Thank you, genuinely, for the actual well-thought through reply, that's actually very heartening. The issue I'm having really is more the hyper-broad generalization, and the point about it being evangelical christianity is exactly the right tack to take IMO, because it does narrow the band to the thing Causing The Problem. The only reason I concern myself at all with the matter(again, I'm gnostic, I also have Questions about the way post-Talmudic Abrahamic religion describes and defines God) is that possibility of misdiagnosis, in the same way that I wouldn't want my doc putting me on meds for a condition I don't have. I think about the history of Black Baptist communities during the Civil Rights movement, the way South American Catholic dioceses have traditionally shielded socialist revolutionaries, the role played by the middle-ages church in preserving scientific knowledge and rational science before the reactionary period of the industrial age, and while obviously all these things and groups have Other Issues historically, I find myself feeling that while the modern problem of prosperity gospel evangelism is a dialectical product of modernity, it is still a modern problem, and you have to have an actual dialogue about what it is that created these issues in the first place. For which, yes, organized religion shares no small guilt, but it doesn't share it exclusively and it critically doesn't automatically confer that guilt to individuals.

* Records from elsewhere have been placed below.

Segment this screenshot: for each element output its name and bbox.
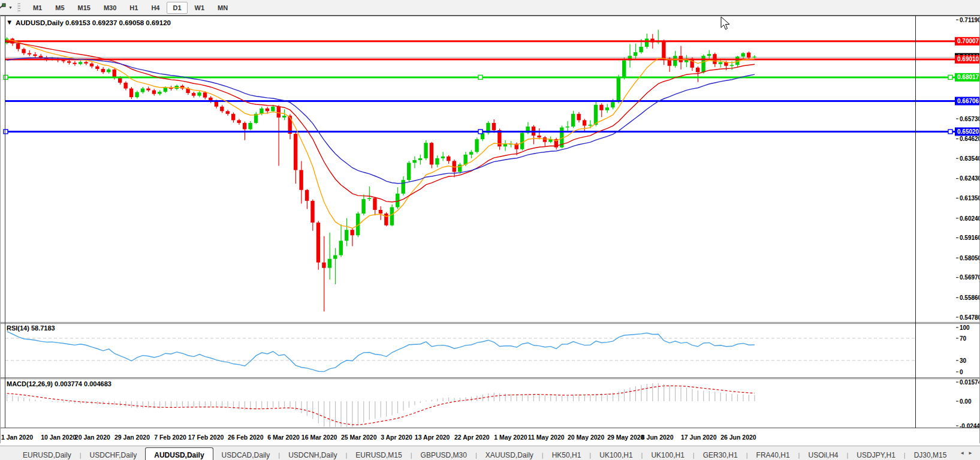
candle-body xyxy=(617,77,620,102)
candle-body xyxy=(299,170,303,190)
line-drag-handle[interactable] xyxy=(4,75,8,79)
candle-body xyxy=(611,102,614,107)
candle-body xyxy=(707,54,711,56)
candle-body xyxy=(322,263,325,268)
candle-body xyxy=(390,207,394,225)
candle-body xyxy=(328,259,331,268)
price-tick-label: 0.59160 xyxy=(960,234,980,241)
candle-body xyxy=(237,120,240,123)
chart-tab-xauusd-daily[interactable]: XAUUSD,Daily xyxy=(477,449,542,460)
line-drag-handle[interactable] xyxy=(478,130,483,134)
price-tick-label: 0.65730 xyxy=(960,116,980,122)
candle-body xyxy=(243,123,246,130)
timeframe-button-d1[interactable]: D1 xyxy=(167,2,187,14)
timeframe-button-m15[interactable]: M15 xyxy=(72,2,97,14)
date-tick-label: 26 Feb 2020 xyxy=(228,434,264,441)
chart-tab-bar: EURUSD,Daily|USDCHF,DailyAUDUSD,DailyUSD… xyxy=(0,446,980,460)
chart-menu-caret-icon[interactable]: ▼ xyxy=(6,19,13,26)
chart-tab-usdchf-daily[interactable]: USDCHF,Daily xyxy=(82,449,146,460)
line-drag-handle[interactable] xyxy=(948,75,952,79)
macd-tick-label: 0.00 xyxy=(960,398,972,405)
candle-body xyxy=(90,64,94,67)
candle-body xyxy=(266,109,269,112)
timeframe-button-h4[interactable]: H4 xyxy=(145,2,165,14)
cursor-tool-icon[interactable] xyxy=(0,2,7,13)
tab-scroll-arrows[interactable]: ◄► xyxy=(960,450,976,456)
candle-body xyxy=(16,44,20,49)
candle-body xyxy=(577,114,580,121)
candle-body xyxy=(571,114,575,127)
price-tick-label: 0.60240 xyxy=(960,215,980,222)
chart-tab-audusd-daily[interactable]: AUDUSD,Daily xyxy=(145,447,213,460)
candle-body xyxy=(22,49,25,53)
candle-body xyxy=(373,198,376,210)
timeframe-button-m30[interactable]: M30 xyxy=(98,2,122,14)
date-tick-label: 29 Jan 2020 xyxy=(114,434,150,441)
candle-body xyxy=(146,89,150,91)
candle-body xyxy=(73,63,76,64)
candle-body xyxy=(152,91,156,94)
candle-body xyxy=(135,92,138,97)
date-tick-label: 26 Jun 2020 xyxy=(720,434,756,441)
candle-body xyxy=(158,92,161,94)
candle-body xyxy=(566,127,569,128)
candle-body xyxy=(282,116,286,118)
chart-tab-usdcnh-daily[interactable]: USDCNH,Daily xyxy=(280,449,345,460)
candle-body xyxy=(543,137,547,142)
candle-body xyxy=(673,56,677,66)
timeframe-button-m1[interactable]: M1 xyxy=(27,2,48,14)
line-drag-handle[interactable] xyxy=(478,75,483,79)
candle-body xyxy=(226,111,230,114)
candle-body xyxy=(203,92,207,97)
candle-body xyxy=(583,120,586,125)
chart-tab-usdjpy-h1[interactable]: USDJPY,H1 xyxy=(848,449,903,460)
candle-body xyxy=(345,230,348,240)
timeframe-button-mn[interactable]: MN xyxy=(212,2,234,14)
line-drag-handle[interactable] xyxy=(948,130,952,134)
timeframe-button-h1[interactable]: H1 xyxy=(123,2,144,14)
chart-tab-uk100-h1[interactable]: UK100,H1 xyxy=(591,449,641,460)
chart-tab-ger30-h1[interactable]: GER30,H1 xyxy=(695,449,746,460)
chart-tab-gbpusd-m30[interactable]: GBPUSD,M30 xyxy=(412,449,475,460)
candle-body xyxy=(747,53,750,58)
chart-tab-eurusd-m15[interactable]: EURUSD,M15 xyxy=(347,449,410,460)
chart-tab-eurusd-daily[interactable]: EURUSD,Daily xyxy=(14,449,80,460)
chart-tab-uk100-h1[interactable]: UK100,H1 xyxy=(643,449,692,460)
date-tick-label: 17 Jun 2020 xyxy=(681,434,717,441)
candle-body xyxy=(271,107,275,112)
candle-body xyxy=(645,38,649,47)
chart-title: AUDUSD,Daily 0.69153 0.69237 0.69058 0.6… xyxy=(16,19,171,26)
candle-body xyxy=(197,92,201,95)
timeframe-button-w1[interactable]: W1 xyxy=(189,2,211,14)
candle-body xyxy=(662,41,665,59)
date-tick-label: 3 Apr 2020 xyxy=(381,434,412,441)
rsi-tick-label: 30 xyxy=(960,357,967,364)
date-tick-label: 7 Feb 2020 xyxy=(154,434,186,441)
timeframe-button-m5[interactable]: M5 xyxy=(49,2,70,14)
date-tick-label: 20 Jan 2020 xyxy=(75,434,110,441)
chart-tab-hk50-h1[interactable]: HK50,H1 xyxy=(544,449,590,460)
chart-tab-dj30-m15[interactable]: DJ30,M15 xyxy=(906,449,955,460)
price-tick-label: 0.61350 xyxy=(960,195,980,202)
toolbar-drag-grip[interactable] xyxy=(17,3,20,13)
tool-dropdown-caret-icon[interactable]: ▼ xyxy=(8,5,13,10)
candle-body xyxy=(588,125,592,126)
candle-body xyxy=(113,70,116,78)
chart-tab-fra40-h1[interactable]: FRA40,H1 xyxy=(748,449,798,460)
tab-scroll-left-icon: ◄ xyxy=(960,450,968,456)
candle-body xyxy=(231,114,235,121)
rsi-indicator-label: RSI(14) 58.7183 xyxy=(7,324,55,332)
chart-tab-usoil-h4[interactable]: USOil,H4 xyxy=(800,449,846,460)
chart-tab-usdcad-daily[interactable]: USDCAD,Daily xyxy=(213,449,279,460)
date-tick-label: 1 Jan 2020 xyxy=(1,434,33,441)
candle-body xyxy=(724,62,728,66)
date-tick-label: 8 Jun 2020 xyxy=(641,434,674,441)
candle-body xyxy=(424,143,427,158)
candle-body xyxy=(701,56,705,72)
line-drag-handle[interactable] xyxy=(4,130,8,134)
candle-body xyxy=(118,77,122,82)
chart-background xyxy=(0,16,980,443)
candle-body xyxy=(361,199,365,214)
chart-area[interactable]: 0.691200.700070.690100.680170.667060.650… xyxy=(0,16,980,443)
price-tick-label: 0.54780 xyxy=(960,314,980,321)
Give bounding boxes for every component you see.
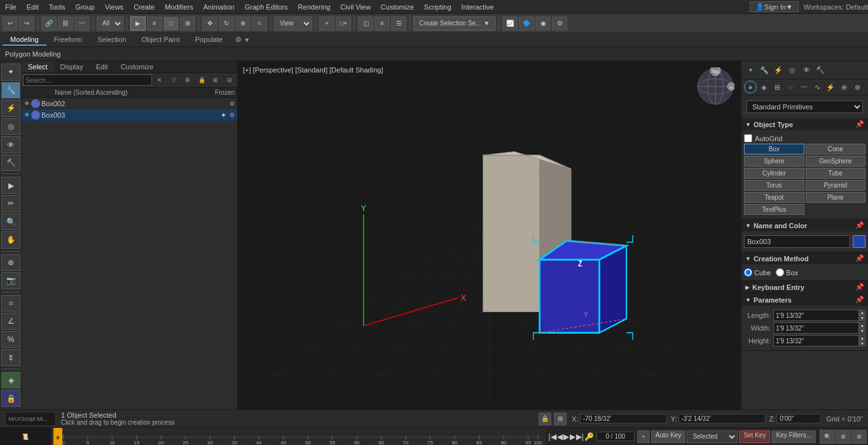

I'm EQUALLY irritated by dismissive church polemics about atheists, gays, and everything else that exists outside their walled garden, those generalizations are beyond absurd, it's just that I actually live in a foxhole with people making generalizations about me so that's the one I tend to grouse about. I still have my rifle pointing towards the actual assholes, y'know?

yes! that is an excellent point and one i agree with very strongly, i think american leftism has a huge blind spot in the role of religion in a lot of people's lives both positive and negative, and southern baptist churches' role in the civil rights movement is one of my go-to examples of the potential positive impacts that organized religion could have in the political sphere. the other side of it is i think the sort of discussion that you're correct in being frustrated by, the tendency of dismissing religious people outright rather than actually engaging with their material conditions, their relationship with spirituality, and ways to focus them both that can improve people's lives. the misdiagnosis point is key, you can't fix a problem if your prescription only addresses symptoms, and for a bunch of people who will talk until the heat death of the universe, leftists sure do have a tendency to miss the obvious things and offer solutions mismatched to the context for which they're suggesting them.